Precision Therapeutics’ medicine business is committed to improving the effectiveness of cancer therapy using the power of artificial intelligence (AI) applied to rich data diseases databases. This business has launched with Precision Therapeutics' investment in Helomics Corporation, a precision medicine company and integrated clinical contract research organization whose mission is to improve patient care by partnering with pharmaceutical, diagnostic, and academic organizations to bring innovative clinical products and technologies to the marketplace.  In addition to its proprietary precision diagnostics for oncology, Helomics offers boutique CRO services that leverage their patient-derived tumor models, coupled to a wide range of multi-omics assays (genomics, proteomics and biochemical), and a proprietary bioinformatics platform (D-CHIP) to provide a tailored solution to our client's specific needs. Helomics is 25% owned by Precision Therapeutics.  Helomics® is headquartered in Pittsburgh, Pennsylvania where the company maintains state-of-the-art, CLIA-certified, clinical and research laboratories. For more information, please visit www.Helomics.com.

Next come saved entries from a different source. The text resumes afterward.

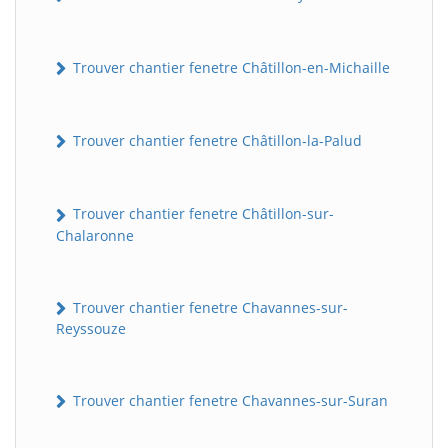
Trouver chantier fenetre Châtillon-en-Michaille
Trouver chantier fenetre Châtillon-la-Palud
Trouver chantier fenetre Châtillon-sur-
Chalaronne
Trouver chantier fenetre Chavannes-sur-
Reyssouze
Trouver chantier fenetre Chavannes-sur-Suran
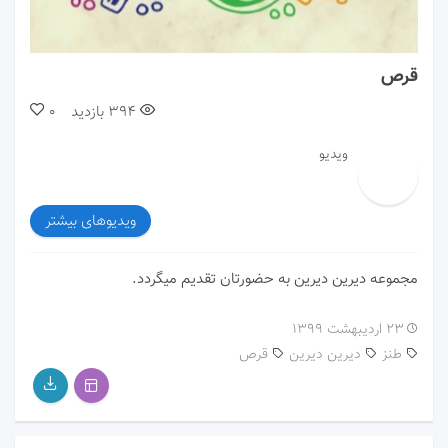
00:00
01:15
قرص
394
بازدید
0
ویدیو
ویدیوهای بیشتر
مجموعه دیرین دیرین به حضورتان تقدیم میگردد.
۲۳ اردیبهشت ۱۳۹۹
طنز
دیرین دیرین
قرص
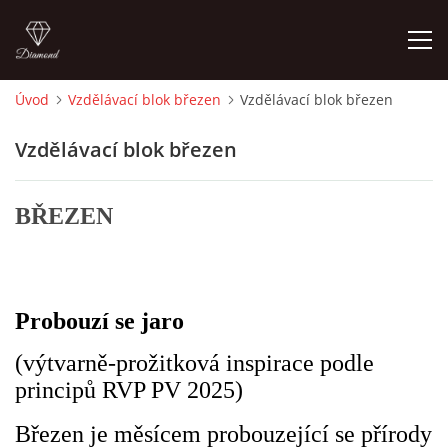
Úvod
Vzdělávací blok březen
Vzdělávací blok březen
ÚVOD
Vzdělávací blok březen
O MĚ
BŘEZEN
FOTOALBUM
DĚJINY VÝTVARNÉHO UMĚNÍ
Probouzí se jaro
(výtvarně-prožitková inspirace podle
NOVINKY ZE ŠKOLSTVÍ 2025
principů RVP PV 2025)
ROČNÍ PLÁN - INSPIRACE /DLE NOVÉHO RVP PV 2025
Březen je měsícem probouzející se přírody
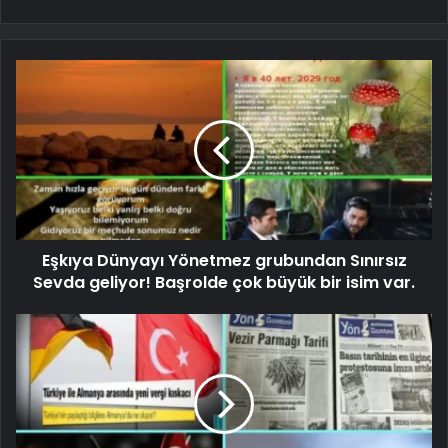
Eşkıya Dünyayı Yönetmez grubundan Sınırsız
Sevda geliyor! Başrolde çok büyük bir isim var.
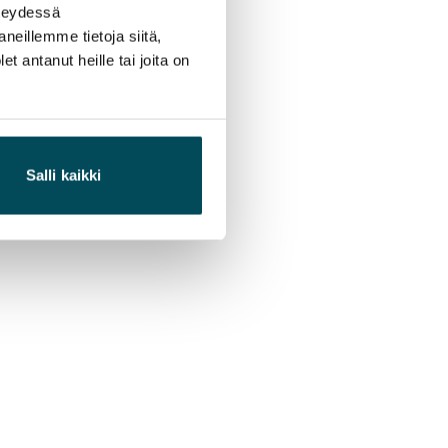
hteydessä
neillemme tietoja siitä,
 antanut heille tai joita on
Salli kaikki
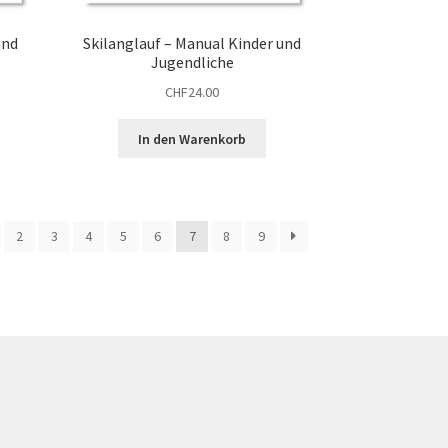
und
Skilanglauf – Manual Kinder und
Jugendliche
CHF
24.00
In den Warenkorb
2
3
4
5
6
7
8
9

Precision Therapeutics has also announced the formation of a subsidiary, TumorGenesis to pursue a new rapid approach to growing tumors in the laboratory, which essentially “fools” the cancer cells into thinking they are still growing inside the patient. Precision Therapeutics and Helomics have also announced a proposed joint venture with GLG Pharma focused on using their combined technologies to bring personalized medicines and testing to ovarian and breast cancer patients, especially those who present with ascites fluid (over one-third of patients). The growth strategy in this business includes securing new partnerships and considering acquisitions in the precision medicine space.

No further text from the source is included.